ABOUT THE LIGHTNESS OF DANCE – HOW WE SEE, DESCRIBE AND PRESERVE DANCE TODAY?

Prof. Dr. Gabriele Brandstetter
Free University Berlin
Lecture delivered during the Festival of Opera and Ballet Art – Stara Zagora on 2 December, 2024.
Dear Madam Ballet Director, dear Ivet, Ladies and Gentlemen,
What do we see while watching a dance?
On the stage, in the hall, in a variety theater or in a museum?
Furthermore, what do we see, what are we doing, what do we feel when we ourselves are dancing – and also when “we are watching a dance performance”?
Before going into detail in the theme, I would like to convey the words of a philosopher:
Jean-Luc Nancy, who has dealt with dance many times, reflects on the connection between thought and movement, between heaviness and lightness – and puts forward questions about the heaviness, the importance of philosophical thought:
“What happens in the cave of Plato when you let free a prisoner? This is something which is never said: at the beginning the prisoners stay at the same place while the philosophical matter begins going round, starts, flies away… It seems that everything is led and finishes with what we see, but still, at the beginning it starts with the whirl and the very movement. Nancy adds: “By the way, Plato lived in a world where people danced and practiced gymnastics”.

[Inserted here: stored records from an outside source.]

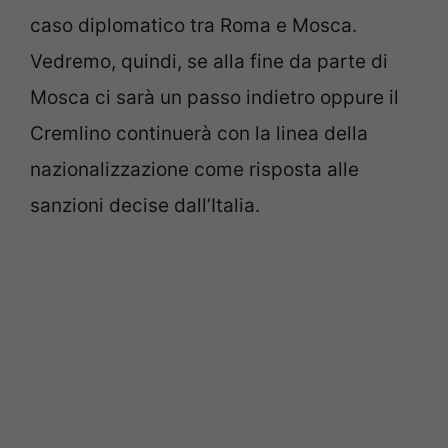
caso diplomatico tra Roma e Mosca.
Vedremo, quindi, se alla fine da parte di
Mosca ci sarà un passo indietro oppure il
Cremlino continuerà con la linea della
nazionalizzazione come risposta alle
sanzioni decise dall’Italia.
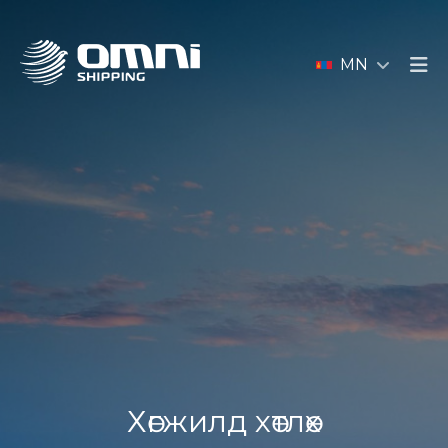
MN
Хөгжилд хөтлөх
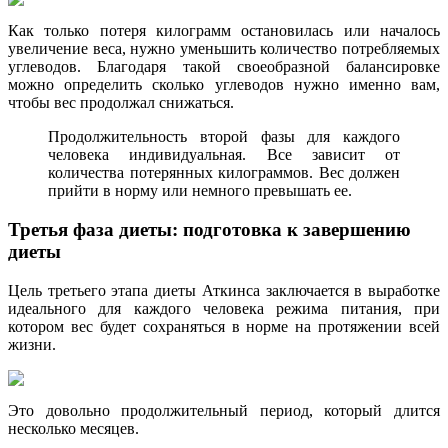
Как только потеря килограмм остановилась или началось
увеличение веса, нужно уменьшить количество потребляемых
углеводов. Благодаря такой своеобразной балансировке
можно определить сколько углеводов нужно именно вам,
чтобы вес продолжал снижаться.
Продолжительность второй фазы для каждого
человека индивидуальная. Все зависит от
количества потерянных килограммов. Вес должен
прийти в норму или немного превышать ее.
Третья фаза диеты: подготовка к завершению
диеты
Цель третьего этапа диеты Аткинса заключается в выработке
идеального для каждого человека режима питания, при
котором вес будет сохраняться в норме на протяжении всей
жизни.
Это довольно продолжительный период, который длится
несколько месяцев.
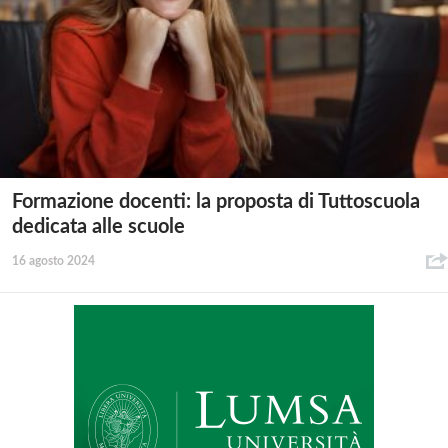
Formazione docenti: la proposta di Tuttoscuola
dedicata alle scuole
16 agosto 2024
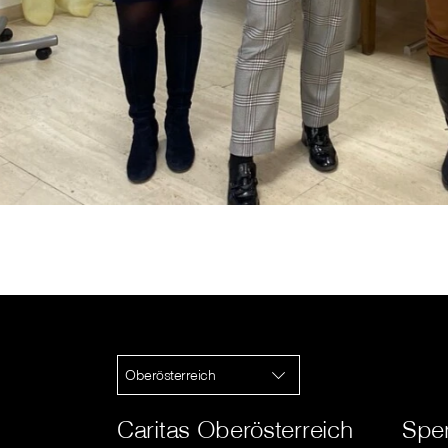
Oberösterreich
Caritas Oberösterreich
Spe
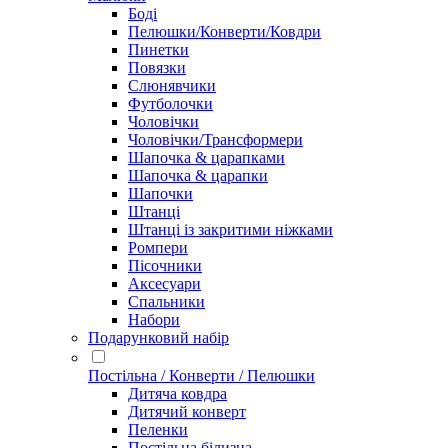
Боді
Пелюшки/Конверти/Ковдри
Пинетки
Повязки
Слюнявчики
Футболочки
Чоловічки
Чоловічки/Трансформери
Шапочка & царапками
Шапочка & царапки
Шапочки
Штанці
Штанці із закритими ніжками
Ромпери
Пісочники
Аксесуари
Спальники
Набори
Подарунковий набір
Постільна / Конверти / Пелюшки
Дитяча ковдра
Дитячий конверт
Пеленки
Постільна білизна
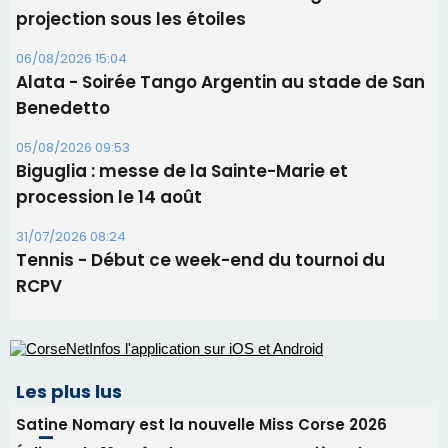
06/08/2026 15:25
Corte – L’association A Nuciola organise une
projection sous les étoiles
06/08/2026 15:04
Alata - Soirée Tango Argentin au stade de San
Benedetto
05/08/2026 09:53
Biguglia : messe de la Sainte-Marie et
procession le 14 août
31/07/2026 08:24
Tennis - Début ce week-end du tournoi du
RCPV
Les plus lus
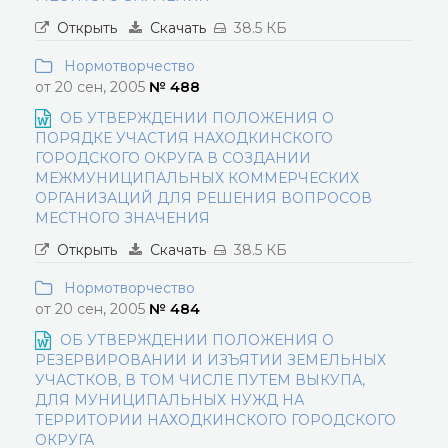
Открыть
Скачать
38.5 КБ
Нормотворчество
от 20 сен, 2005
№ 488
ОБ УТВЕРЖДЕНИИ ПОЛОЖЕНИЯ О
ПОРЯДКЕ УЧАСТИЯ НАХОДКИНСКОГО
ГОРОДСКОГО ОКРУГА В СОЗДАНИИ
МЕЖМУНИЦИПАЛЬНЫХ КОММЕРЧЕСКИХ
ОРГАНИЗАЦИЙ ДЛЯ РЕШЕНИЯ ВОПРОСОВ
МЕСТНОГО ЗНАЧЕНИЯ
Открыть
Скачать
38.5 КБ
Нормотворчество
от 20 сен, 2005
№ 484
ОБ УТВЕРЖДЕНИИ ПОЛОЖЕНИЯ О
РЕЗЕРВИРОВАНИИ И ИЗЪЯТИИ ЗЕМЕЛЬНЫХ
УЧАСТКОВ, В ТОМ ЧИСЛЕ ПУТЕМ ВЫКУПА,
ДЛЯ МУНИЦИПАЛЬНЫХ НУЖД НА
ТЕРРИТОРИИ НАХОДКИНСКОГО ГОРОДСКОГО
ОКРУГА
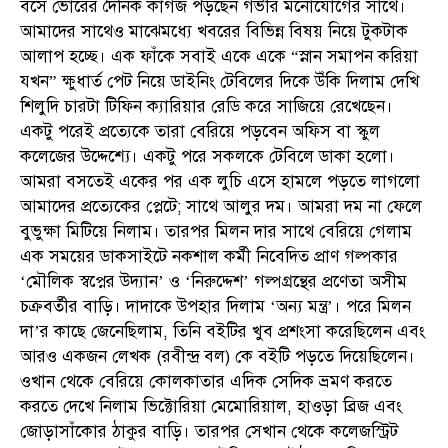
বসে ভোরের দৈনিক কাগজ পড়ছেন গভীর মনোযোগের সাথে।
আমাদের সাথেও মাঝেমধ্যে খবরের বিভিন্ন বিষয় নিয়ে টুকটাক
আলাপ হচ্ছে। এক ফাঁকে সবাই একে একে “স্নান সমাপন করিয়া
যখন” ক্ষুধার্ত পেট নিয়ে ডাইনিং টেবিলের দিকে উঁকি দিলাম দেখি
শিলুদি চারটা টিফিন ক্যারিয়ার রেডি করে সাজিয়ে রেখেছেন।
একটু পরেই প্রত্যেকে তারা বেরিয়ে পড়বেন অফিস বা স্কুল
কলেজের উদ্দেশ্যে। একটু পরে সকলকে টেবিলে ডাকা হলো।
আমরা বসতেই একের পর এক লুচি এসে হামলে পড়তে লাগলো
আমাদের প্রত্যেকের প্লেটে; সাথে আলুর দম। আমরা দম না ফেলে
বুভুক্ষা মিটিয়ে নিলাম। তারপর মিলন দার সাথে বেরিয়ে গেলাম
এক সময়ের ডাকসাইটে নকশাল কর্মী নিবেদিত প্রাণ গল্পকার
‘মৌলিক স্বপ্নের উদ্যান’ ও ‘নিরুদ্দেশ’ গল্পগ্রন্থের প্রণেতা অসীম
চক্রবর্তীর বাড়ি। দাদাকে উপহার দিলাম ‘অন্য মন্ত্র’। পরে মিলন
দা’র কাছে জেনেছিলাম, তিনি বইটির খুব প্রশংসা করেছিলেন এবং
আরও একজন লেখক (রবীন্দ্র বল) কে বইটি পড়তে দিয়েছিলেন।
ওখান থেকে বেরিয়ে কোলকাতার এদিক সেদিক ভ্রমণ করতে
করতে দেখে নিলাম ভিক্টোরিয়া মেমোরিয়াল, হাওড়া ব্রিজ এবং
জোড়াসাঁকোর ঠাকুর বাড়ি। তারপর সেখান থেকে কলেজস্ট্রিট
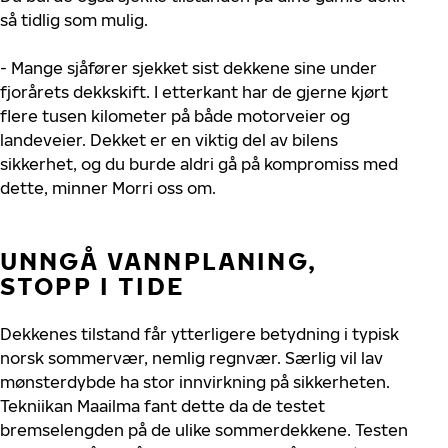
så tidlig som mulig.
- Mange sjåfører sjekket sist dekkene sine under
fjorårets dekkskift. I etterkant har de gjerne kjørt
flere tusen kilometer på både motorveier og
landeveier. Dekket er en viktig del av bilens
sikkerhet, og du burde aldri gå på kompromiss med
dette, minner Morri oss om.
UNNGÅ VANNPLANING,
STOPP I TIDE
Dekkenes tilstand får ytterligere betydning i typisk
norsk sommervær, nemlig regnvær. Særlig vil lav
mønsterdybde ha stor innvirkning på sikkerheten.
Tekniikan Maailma fant dette da de testet
bremselengden på de ulike sommerdekkene. Testen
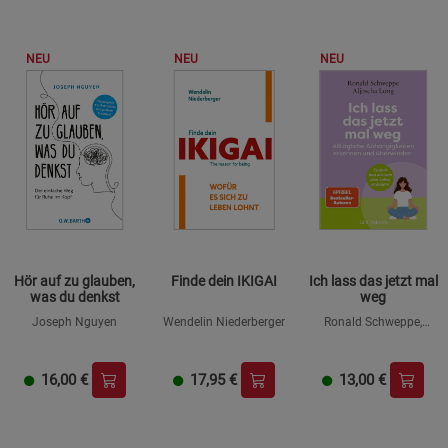
NEU
NEU
NEU
Hör auf zu glauben,
Finde dein IKIGAI
Ich lass das jetzt mal
was du denkst
weg
Joseph Nguyen
Wendelin Niederberger
Ronald Schweppe,
Aljoscha Long
16,00
€
17,95
€
13,00
€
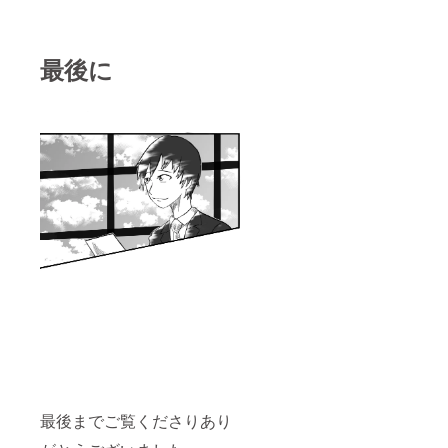
お願い
いたし
ます。
最後に
著作権
に関し
ては、
イラス
トを描
いたの
はカメ
パパと
明記い
ただけ
れば幸
いで
す。
最後までご覧くださりあり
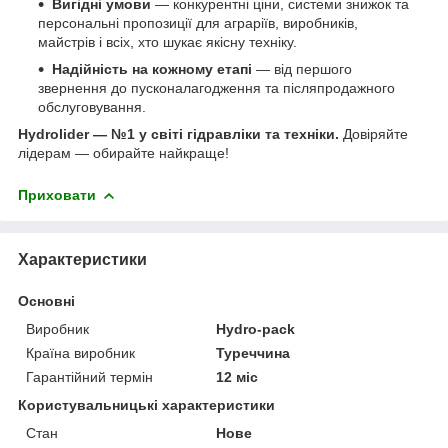
Вигідні умови
— конкурентні ціни, системи знижок та
персональні пропозиції для аграріїв, виробників,
майстрів і всіх, хто шукає якісну техніку.
Надійність на кожному етапі
— від першого
звернення до пусконалагодження та післяпродажного
обслуговування.
Hydrolider — №1 у світі гідравліки та техніки.
Довіряйте
лідерам — обирайте найкраще!
Приховати
Характеристики
Основні
Виробник
Hydro-pack
Країна виробник
Туреччина
Гарантійний термін
12 міс
Користувальницькі характеристики
Стан
Нове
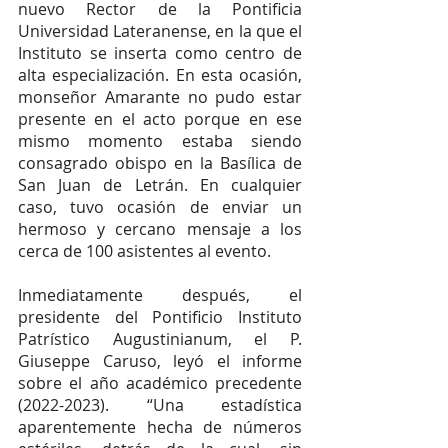
nuevo Rector de la Pontificia 
Universidad Lateranense, en la que el 
Instituto se inserta como centro de 
alta especialización. En esta ocasión, 
monseñor Amarante no pudo estar 
presente en el acto porque en ese 
mismo momento estaba siendo 
consagrado obispo en la Basílica de 
San Juan de Letrán. En cualquier 
caso, tuvo ocasión de enviar un 
hermoso y cercano mensaje a los 
cerca de 100 asistentes al evento. 
Inmediatamente después, el 
presidente del Pontificio Instituto 
Patrístico Augustinianum, el P. 
Giuseppe Caruso, leyó el informe 
sobre el año académico precedente 
(2022-2023). “Una estadística 
aparentemente hecha de números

The aim of this lecture is to deal with basic questions about dance as a form of the art of movement. In other words, we will do what is already familiar to you from other artistic disciplines, namely we will present the knowledge – for example about how movements are created, what materials and techniques are applied, as well as about the history and aesthetics of dance, using the methods of speaking and writing.
Dance is ephemeral /transient/ form of art. Transient, transitional – what we see for example this evening as practice of the dance movement /in a given dance spectacle/, will never be repeated again. And what we see and perceive, is the concrete materialness of dance: its physique and bodiness.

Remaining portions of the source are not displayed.